Reproduce, exactly as they appear, the line containing "Tốc độ (Speed)" and every line after it, ending with the last line of the records.

__RECORDS FOR THE EXERCISE__:
---*---

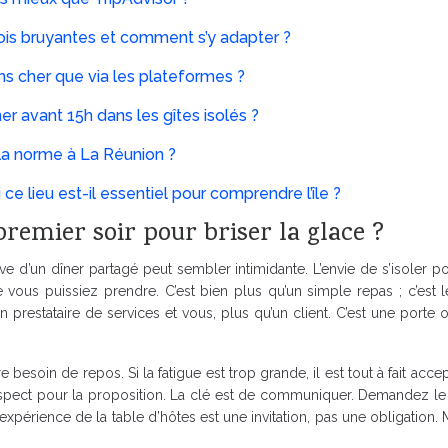
fois bruyantes et comment s’y adapter ?
ns cher que via les plateformes ?
r avant 15h dans les gîtes isolés ?
 la norme à La Réunion ?
ce lieu est-il essentiel pour comprendre l’île ?
premier soir pour briser la glace ?
e d’un dîner partagé peut sembler intimidante. L’envie de s’isoler po
 vous puissiez prendre. C’est bien plus qu’un simple repas ; c’est 
stataire de services et vous, plus qu’un client. C’est une porte ouve
 votre besoin de repos. Si la fatigue est trop grande, il est tout à fait
 respect pour la proposition. La clé est de communiquer. Demandez l
périence de la table d’hôtes est une invitation, pas une obligation. M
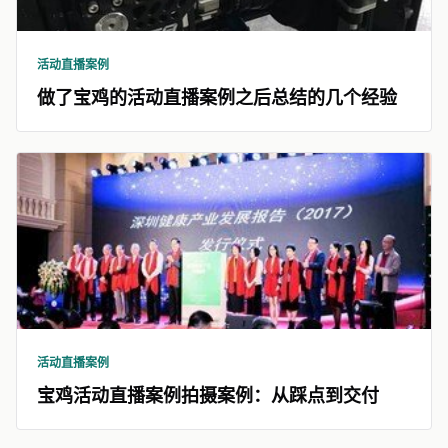
活动直播案例
做了宝鸡的活动直播案例之后总结的几个经验
活动直播案例
宝鸡活动直播案例拍摄案例：从踩点到交付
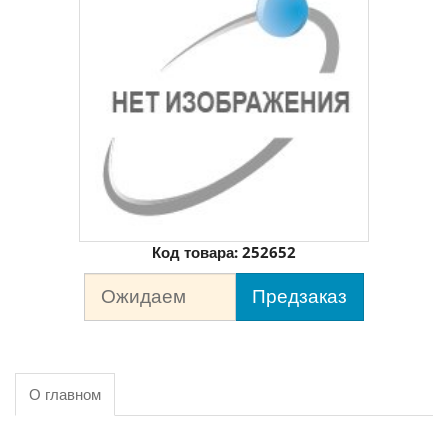
Код товара:
252652
Ожидаем
Предзаказ
О главном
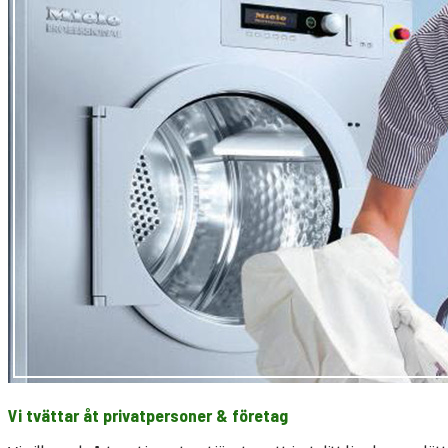
Vi tvättar åt privatpersoner & företag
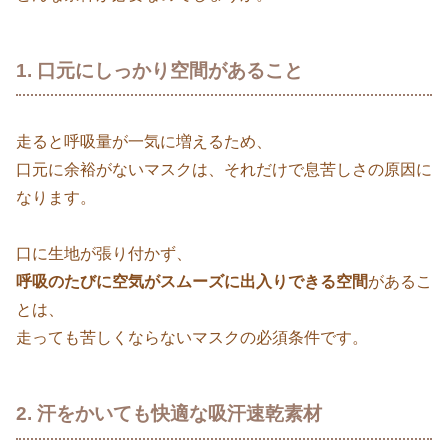
1. 口元にしっかり空間があること
走ると呼吸量が一気に増えるため、
口元に余裕がないマスクは、それだけで息苦しさの原因に
なります。
口に生地が張り付かず、
呼吸のたびに空気がスムーズに出入りできる空間
があるこ
とは、
走っても苦しくならないマスクの必須条件です。
2. 汗をかいても快適な吸汗速乾素材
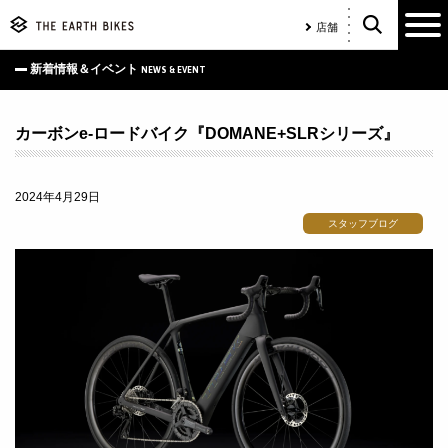
店舗
新着情報＆イベント
NEWS & EVENT
カーボンe-ロードバイク『DOMANE+SLRシリーズ』
2024年4月29日
スタッフブログ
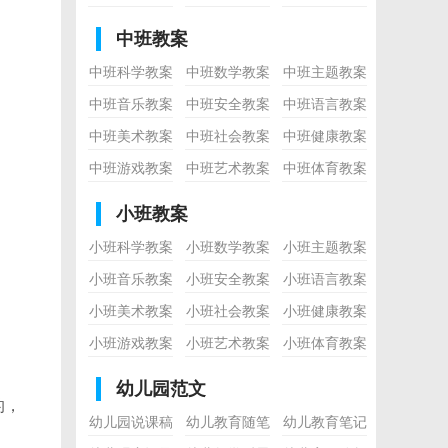
中班教案
中班科学教案
中班数学教案
中班主题教案
中班音乐教案
中班安全教案
中班语言教案
中班美术教案
中班社会教案
中班健康教案
中班游戏教案
中班艺术教案
中班体育教案
小班教案
小班科学教案
小班数学教案
小班主题教案
小班音乐教案
小班安全教案
小班语言教案
小班美术教案
小班社会教案
小班健康教案
小班游戏教案
小班艺术教案
小班体育教案
幼儿园范文
的，
幼儿园说课稿
幼儿教育随笔
幼儿教育笔记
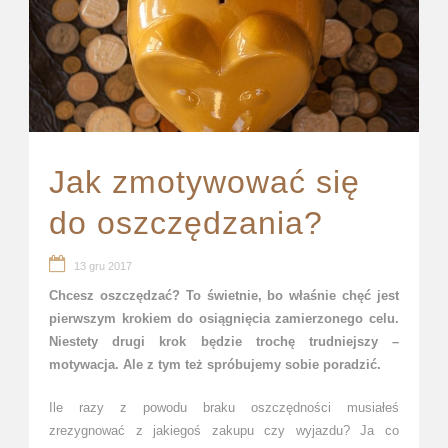
Jak zmotywować się
do oszczędzania?
13 gru 2017
Chcesz oszczędzać? To świetnie, bo właśnie chęć jest
pierwszym krokiem do osiągnięcia zamierzonego celu.
Niestety drugi krok będzie trochę trudniejszy –
motywacja. Ale z tym też spróbujemy sobie poradzić.
Ile razy z powodu braku oszczędności musiałeś
zrezygnować z jakiegoś zakupu czy wyjazdu? Ja co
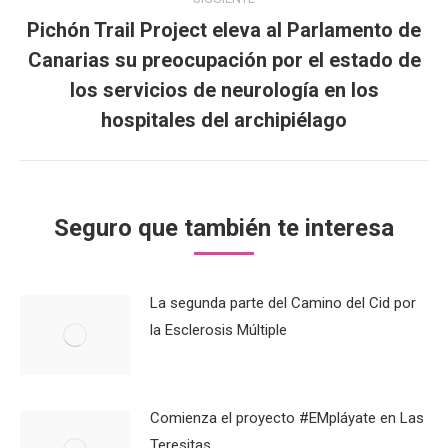
Pichón Trail Project eleva al Parlamento de
Canarias su preocupación por el estado de
Publicación
los servicios de neurología en los
siguiente:
hospitales del archipiélago
Seguro que también te interesa
La segunda parte del Camino del Cid por
la Esclerosis Múltiple
Comienza el proyecto #EMpláyate en Las
Teresitas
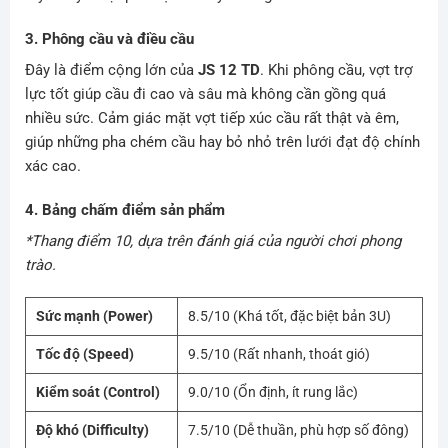
3. Phông cầu và điều cầu
Đây là điểm cộng lớn của
JS 12 TD
. Khi phông cầu, vợt trợ
lực tốt giúp cầu đi cao và sâu mà không cần gồng quá
nhiều sức. Cảm giác mặt vợt tiếp xúc cầu rất thật và êm,
giúp những pha chém cầu hay bỏ nhỏ trên lưới đạt độ chính
xác cao.
4. Bảng chấm điểm sản phẩm
*Thang điểm 10, dựa trên đánh giá của người chơi phong
trào.
Sức mạnh (Power)
8.5/10 (Khá tốt, đặc biệt bản 3U)
Tốc độ (Speed)
9.5/10 (Rất nhanh, thoát gió)
Kiểm soát (Control)
9.0/10 (Ổn định, ít rung lắc)
Độ khó (Difficulty)
7.5/10 (Dễ thuần, phù hợp số đông)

---*---

__RESPONSE TO THE TASK__:
Tốc độ (Speed)
9.5/10 (Rất nhanh, thoát gió)
Kiểm soát (Control)
9.0/10 (Ổn định, ít rung lắc)
Độ khó (Difficulty)
7.5/10 (Dễ thuần, phù hợp số đông)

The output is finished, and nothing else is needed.